Hi ,
I am new to NGS analysis. Recently, I aligned illumina paired-end short reads against mouse reference genome using BWA. I only used the trimming option (-q 15) for BWA and left other parameters unchanged. Now, I have SAM files with all different kinds of FLAG in the second column of the SAM file. I know these FLAG give us an idea about the orientation of the paired reads and also whether both reads belonging to a pair mapped or not. Also, the fifth column (MAPQ) gives the mapping quality score. I have the following questions:
1) Can I directly use these bam (sam) files with unmapped/low mapping quality reads or improperly placed paired-reads for variant calling (SNPs, Indels) using different tools including samtools, GATK etc. Will these programs automatically discard or ignore all the irrelevant mapped reads such as two reads belonging to same pair but mapped to different chromosomes (it is possible in few cancer samples but not in the one that I am analyzing) OR one has to write a script to automatically extract the paired reads that are confidently and properly mapped and use them for the further analysis.

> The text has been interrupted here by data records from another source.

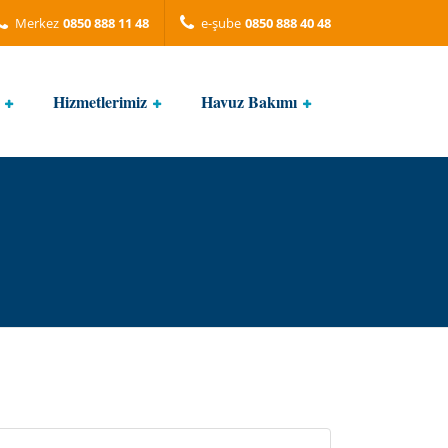
Merkez
0850 888 11 48
e-şube
0850 888 40 48
Hizmetlerimiz
Havuz Bakımı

2) In case the second case discussed above is true, then:
a) Should I only consider the paired reads where both of them are mapped and follow the insert size distribution ? b) It could be a case where one of the read from the pair is confidently mapped (assume MAPQ >=20) while the other read falls into repetitive genome and is not mapped or not mapped because of other reason ? I assume I should use the mapped read in this case otherwise it may make me loose lot of reads.
In general you should try to verify the optimal requirements for each of the tools. The rule of the thumb is that there are no default filtering options, one man's trash is the other's treasure. For example incorrectly paired reads could also indicate inversions or other structural variations.